Most of us want to die in a peaceful, dignified and pain-free way, close to the people who are important to us and with our wishes, beliefs and values respected. Research indicates that discussing goals and preferences regarding end-of-life care early on increases the likelihood that a person with dementia will be comfortable at the end of life.
Talking early on about what the person wants
Shortly after Juliet was diagnosed with Alzheimer’s disease at 65, she and her partner Martin began to talk about her wishes with respect to care throughout the course of the disease and at the end of her life. She expressed her thoughts verbally and updated her will to reflect her wishes in case of incapacity. “Juliet was lucid, and able to read and write. She wanted no heroic efforts to prolong her life beyond what was reasonable and didn’t want to be kept alive by artificial means. She was clear and emphatic about that because of her past experiences with one sibling and her parents,” says Martin, a retired engineer in Edmonton.

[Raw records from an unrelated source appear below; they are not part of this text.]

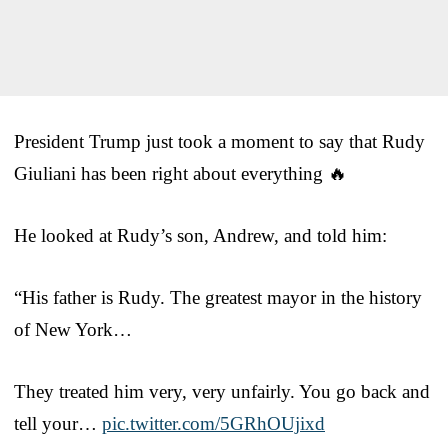
President Trump just took a moment to say that Rudy
Giuliani has been right about everything 🔥
He looked at Rudy’s son, Andrew, and told him:
“His father is Rudy. The greatest mayor in the history
of New York…
They treated him very, very unfairly. You go back and
tell your…
pic.twitter.com/5GRhOUjixd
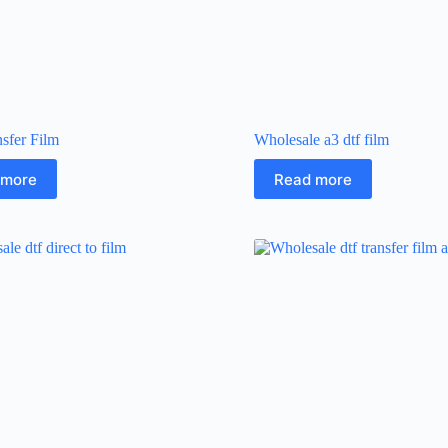
sfer Film
Wholesale a3 dtf film
 more
Read more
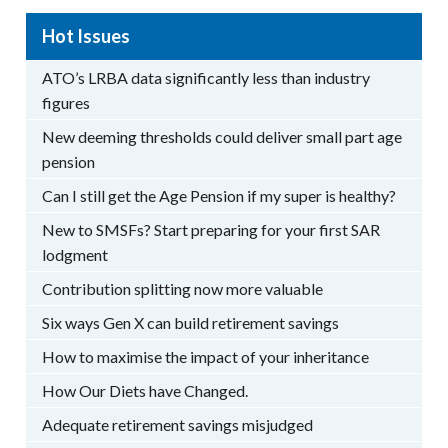
Hot Issues
ATO’s LRBA data significantly less than industry
figures
New deeming thresholds could deliver small part age
pension
Can I still get the Age Pension if my super is healthy?
New to SMSFs? Start preparing for your first SAR
lodgment
Contribution splitting now more valuable
Six ways Gen X can build retirement savings
How to maximise the impact of your inheritance
How Our Diets have Changed.
Adequate retirement savings misjudged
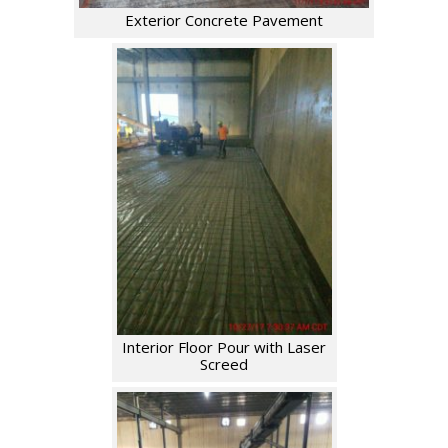
Exterior Concrete Pavement
Interior Floor Pour with Laser
Screed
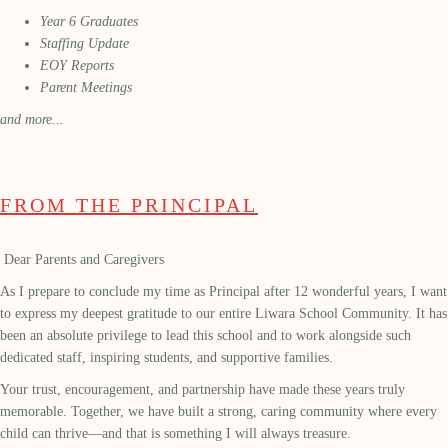
Year 6 Graduates
Staffing Update
EOY Reports
Parent Meetings
and more...
FROM THE PRINCIPAL
Dear Parents and Caregivers
As I prepare to conclude my time as Principal after 12 wonderful years, I want
to express my deepest gratitude to our entire Liwara School Community. It has
been an absolute privilege to lead this school and to work alongside such
dedicated staff, inspiring students, and supportive families.
Your trust, encouragement, and partnership have made these years truly
memorable. Together, we have built a strong, caring community where every
child can thrive—and that is something I will always treasure.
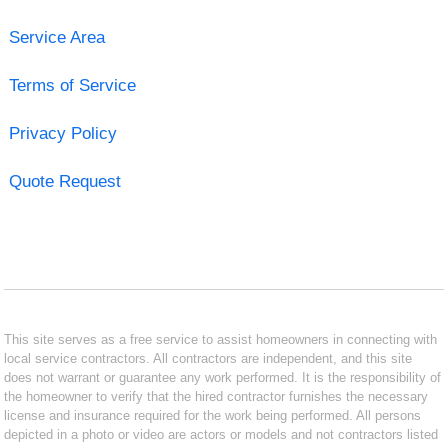
Service Area
Terms of Service
Privacy Policy
Quote Request
This site serves as a free service to assist homeowners in connecting with
local service contractors. All contractors are independent, and this site
does not warrant or guarantee any work performed. It is the responsibility of
the homeowner to verify that the hired contractor furnishes the necessary
license and insurance required for the work being performed. All persons
depicted in a photo or video are actors or models and not contractors listed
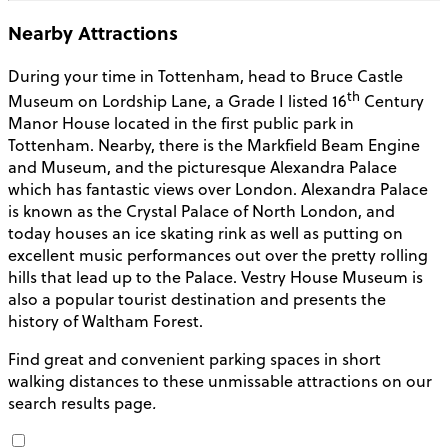
Nearby Attractions
During your time in Tottenham, head to Bruce Castle
th
Museum on Lordship Lane, a Grade I listed 16
Century
Manor House located in the first public park in
Tottenham.
Nearby, there is the Markfield Beam Engine
and Museum, and the picturesque Alexandra Palace
which has fantastic views over London. Alexandra Palace
is known as the Crystal Palace of North London, and
today houses an ice skating rink as well as putting on
excellent music performances out over the pretty rolling
hills that lead up to the Palace. Vestry House Museum is
also a popular tourist destination and presents the
history of Waltham Forest.
Find great and convenient parking spaces in short
walking distances to these unmissable attractions on our
search results page
.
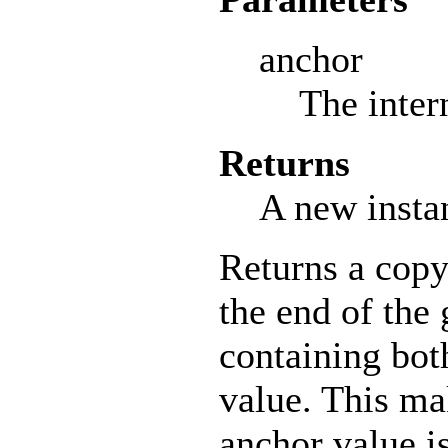
anchor
The inter
Returns
A new insta
Returns a copy
the end of the
containing bot
value. This ma
anchor value i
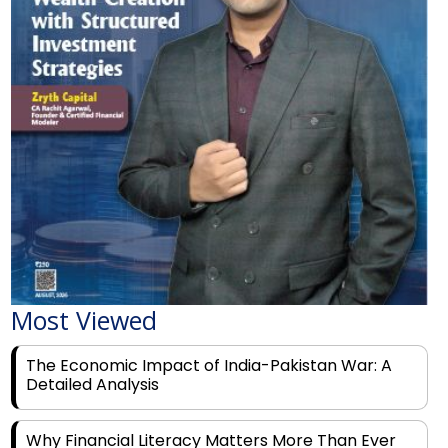
Most Viewed
The Economic Impact of India-Pakistan War: A
Detailed Analysis
Why Financial Literacy Matters More Than Ever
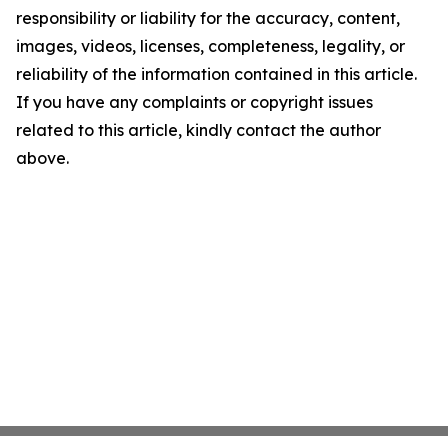
responsibility or liability for the accuracy, content,
images, videos, licenses, completeness, legality, or
reliability of the information contained in this article.
If you have any complaints or copyright issues
related to this article, kindly contact the author
above.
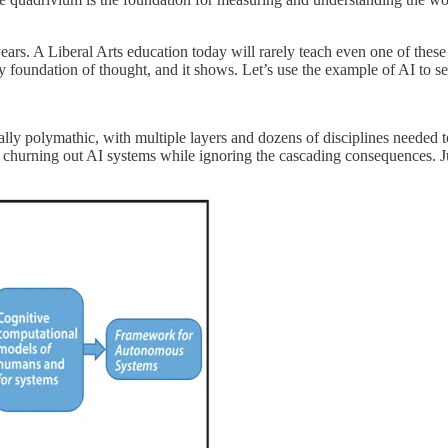
years. A Liberal Arts education today will rarely teach even one of thes
ry foundation of thought, and it shows. Let’s use the example of AI to se
turally polymathic, with multiple layers and dozens of disciplines needed
s, churning out AI systems while ignoring the cascading consequences.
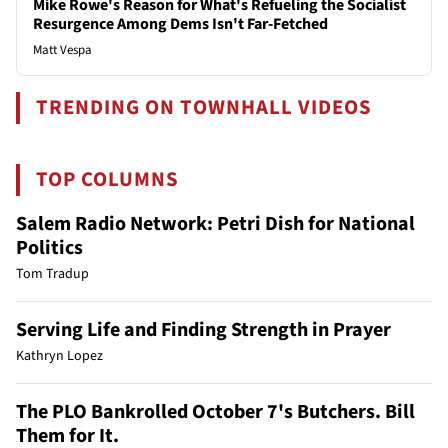
Mike Rowe's Reason for What's Refueling the Socialist
Resurgence Among Dems Isn't Far-Fetched
Matt Vespa
TRENDING ON TOWNHALL VIDEOS
TOP COLUMNS
Salem Radio Network: Petri Dish for National
Politics
Tom Tradup
Serving Life and Finding Strength in Prayer
Kathryn Lopez
The PLO Bankrolled October 7's Butchers. Bill
Them for It.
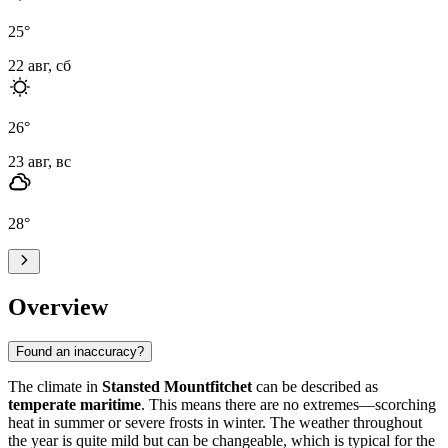
25
°
22 авг, сб
26
°
23 авг, вс
28
°
Overview
Found an inaccuracy?
The climate in
Stansted Mountfitchet
can be described as
temperate maritime
. This means there are no extremes—scorching
heat in summer or severe frosts in winter. The weather throughout
the year is quite mild but can be changeable, which is typical for the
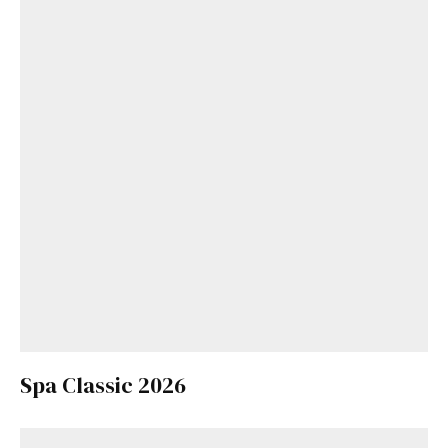
Spa Classic 2026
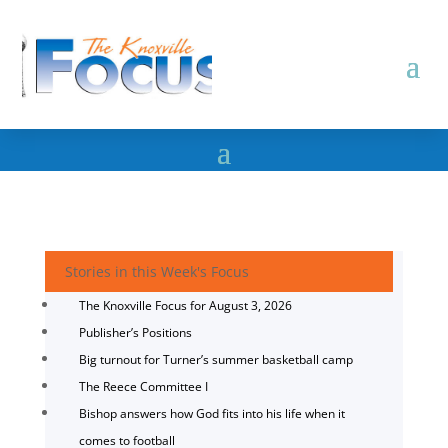
Stories in this Week's Focus
The Knoxville Focus for August 3, 2026
Publisher’s Positions
Big turnout for Turner’s summer basketball camp
The Reece Committee I
Bishop answers how God fits into his life when it
comes to football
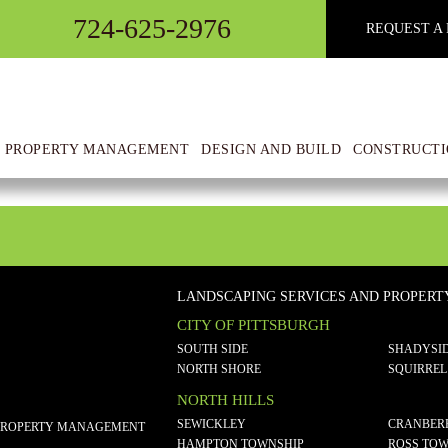
724-625-2976
REQUEST A 
 PROPERTY MANAGEMENT
DESIGN AND BUILD
CONSTRUCTI
LANDSCAPING SERVICES AND PROPER
CITY OF PITTSBURGH
SOUTH SIDE
SHADYSI
NORTH SHORE
SQUIRREL
NORTH HILLS
SEWICKLEY
CRANBER
PROPERTY MANAGEMENT
HAMPTON TOWNSHIP
ROSS TOW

He too strongly believed in talking openly and frankly with Juliet about the end of life. “I felt it was important to talk with Juliet about death. My mother took a long time to die from cancer. My parents never spoke about death with each other, even at the very end. I wanted it to be different with Juliet and me,” says Martin.
Juliet told him that she wanted her cremated remains to be buried in a cemetery in Grande Prairie, Alberta where she was born and raised. They also pre-arranged her funeral five years before Juliet died in December, 2013. “We talked all the time about all kinds of things. To know specifically what she wanted in end-of-life care and after-life care was extremely important and helpful. Pre-planning the funeral was a big decision to make but it took a tremendous amount of pressure off,” says Martin.